For Christmas this year, a friend gave Steve and me a copy of a StoryPeople print - the one that says: "Feels like some kind of ride but it's turning out just to be life going absolutely perfectly." Sometimes, when I look at it sitting propped up on our bedroom dresser, my heart swells up with tears of recognition, with this feeling that maybe it's possible. That, in fact, it's absolutely true for us right now. And I should just relish that with gratitude - and spend more time focusing on the life in front of me and less time scanning the horizon. And to trust, as my husband does, that life is beautiful.

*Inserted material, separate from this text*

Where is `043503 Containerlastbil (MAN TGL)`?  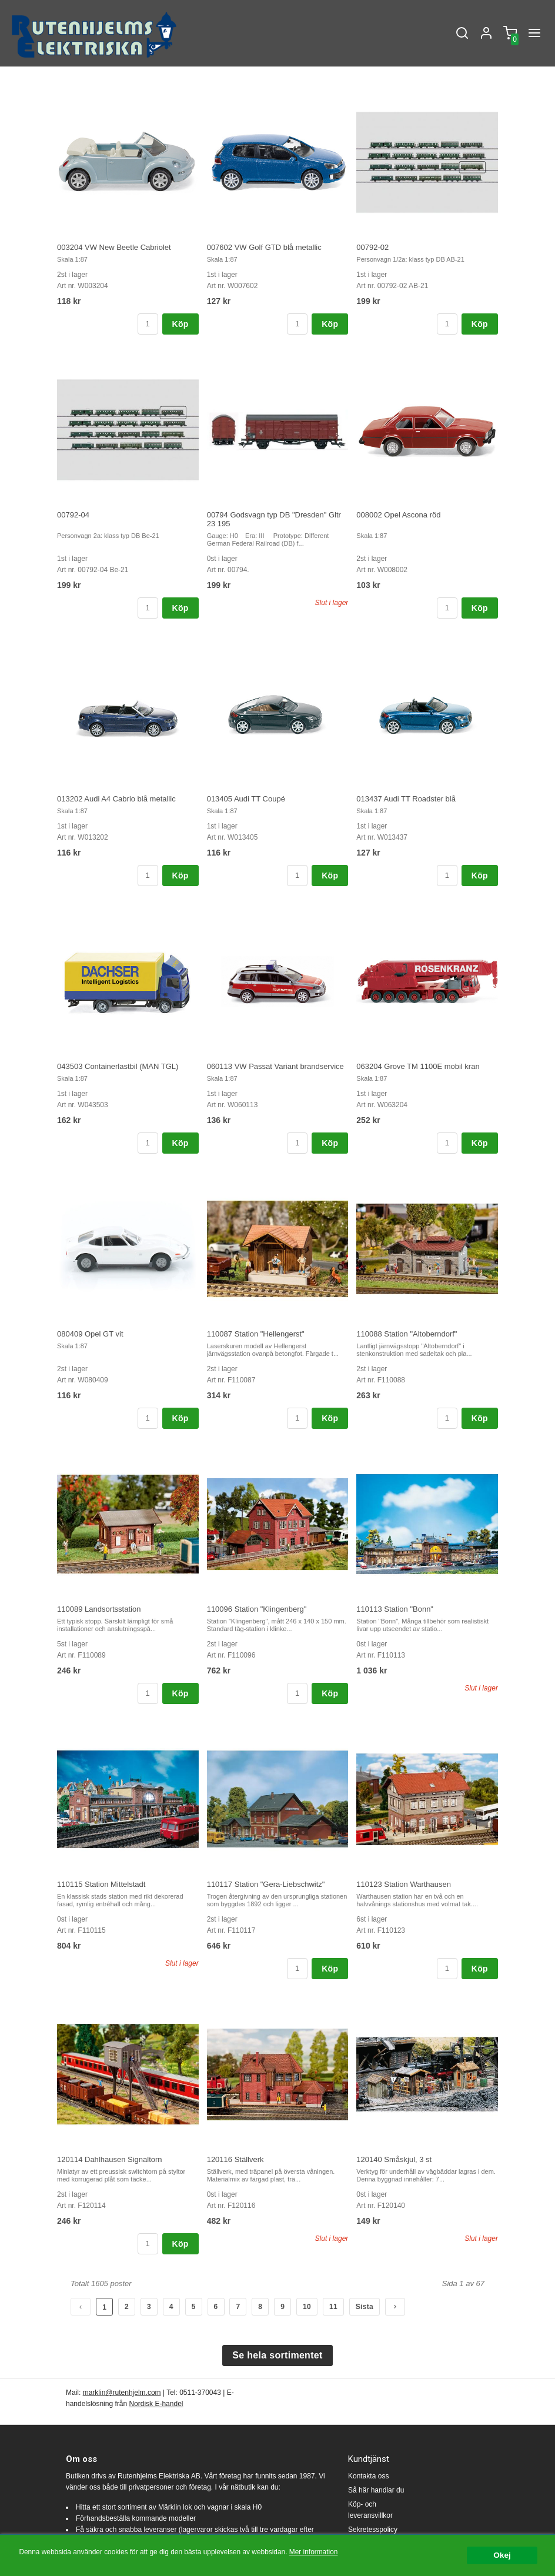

So that, I guess, is my prayer this Easter evening.

1 comment:

Ellen said...

One grows closer to holiness through perfect love and gratitude each moment of your life because those are what bear fruit. Bearing fruit is at the root of Christian living. You cannot avoid the future or worry about it, because your spiritual gifts are lived out in the present according to God's plan. Remember that Jesus mourns right beside you when you suffer, but it's the divine gift of grace through suffering that also bears fruit to the world.
You may enjoy reading "Story of a Soul: The Autobiography of St. Therese of Lisieux." Her simple, "little way" of finding joy in all things is one of the most revered theological teachings of the Catholic church.